EXERCISE DATA START

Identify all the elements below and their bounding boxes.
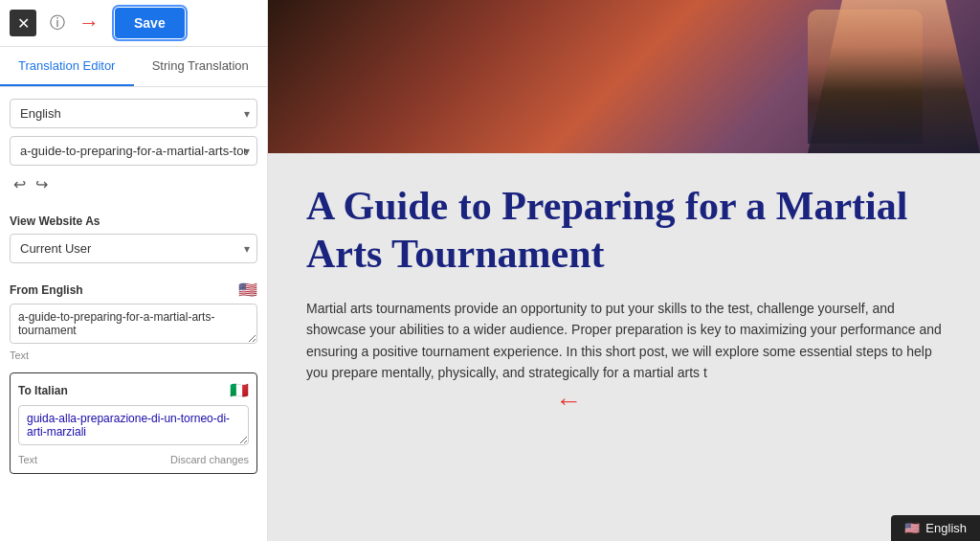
article-body: Martial arts tournaments provide an oppo… [306, 298, 942, 384]
panel-content: English Italian French Spanish a-guide-t… [0, 87, 267, 485]
info-button[interactable]: ⓘ [44, 10, 71, 36]
to-section-header: To Italian 🇮🇹 [18, 381, 249, 399]
article-content: A Guide to Preparing for a Martial Arts … [268, 153, 980, 541]
close-button[interactable]: ✕ [10, 10, 36, 36]
to-label: To Italian [18, 384, 68, 397]
language-select[interactable]: English Italian French Spanish [10, 99, 257, 128]
to-text-input[interactable] [18, 405, 249, 445]
arrow-indicator: → [78, 11, 100, 35]
view-website-section: View Website As Current User Guest [10, 211, 257, 263]
top-bar: ✕ ⓘ → Save [0, 0, 267, 47]
from-label: From English [10, 283, 83, 297]
to-flag: 🇮🇹 [230, 381, 249, 399]
article-title: A Guide to Preparing for a Martial Arts … [306, 182, 942, 279]
view-website-select[interactable]: Current User Guest [10, 234, 257, 263]
from-text-input[interactable] [10, 304, 257, 344]
to-section: To Italian 🇮🇹 Text Discard changes [10, 372, 257, 474]
slug-select[interactable]: a-guide-to-preparing-for-a-martial-arts-… [10, 136, 257, 166]
from-flag: 🇺🇸 [238, 281, 257, 299]
view-website-select-wrapper[interactable]: Current User Guest [10, 234, 257, 263]
tab-string-translation[interactable]: String Translation [134, 47, 268, 86]
redo-button[interactable]: ↪ [35, 175, 48, 193]
left-panel: ✕ ⓘ → Save Translation Editor String Tra… [0, 0, 268, 541]
to-field-type: Text [18, 454, 37, 465]
website-preview: A Guide to Preparing for a Martial Arts … [268, 0, 980, 541]
undo-button[interactable]: ↩ [13, 175, 26, 193]
right-panel: A Guide to Preparing for a Martial Arts … [268, 0, 980, 541]
from-field-type: Text [10, 349, 257, 361]
discard-changes-link[interactable]: Discard changes [170, 454, 249, 465]
from-section: From English 🇺🇸 Text [10, 277, 257, 361]
save-button[interactable]: Save [115, 8, 185, 38]
tabs-bar: Translation Editor String Translation [0, 47, 267, 87]
hero-image [268, 0, 980, 153]
from-section-header: From English 🇺🇸 [10, 281, 257, 299]
undo-redo-bar: ↩ ↪ [10, 173, 257, 197]
view-website-label: View Website As [10, 214, 257, 228]
slug-select-wrapper[interactable]: a-guide-to-preparing-for-a-martial-arts-… [10, 136, 257, 166]
english-badge-flag: 🇺🇸 [904, 521, 920, 535]
language-select-wrapper[interactable]: English Italian French Spanish [10, 99, 257, 128]
english-badge: 🇺🇸 English [891, 515, 980, 541]
english-badge-label: English [925, 521, 967, 535]
tab-translation-editor[interactable]: Translation Editor [0, 47, 134, 86]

EXERCISE DATA END

### TASK PROMPT
Find the word "Italian" in the entries above, then copy each line that holds it.

### TASK RESULT
panel-content: English Italian French Spanish a-guide-t… [0, 87, 267, 485]
to-section-header: To Italian 🇮🇹 [18, 381, 249, 399]
to-label: To Italian [18, 384, 68, 397]
language-select[interactable]: English Italian French Spanish [10, 99, 257, 128]
to-section: To Italian 🇮🇹 Text Discard changes [10, 372, 257, 474]
language-select-wrapper[interactable]: English Italian French Spanish [10, 99, 257, 128]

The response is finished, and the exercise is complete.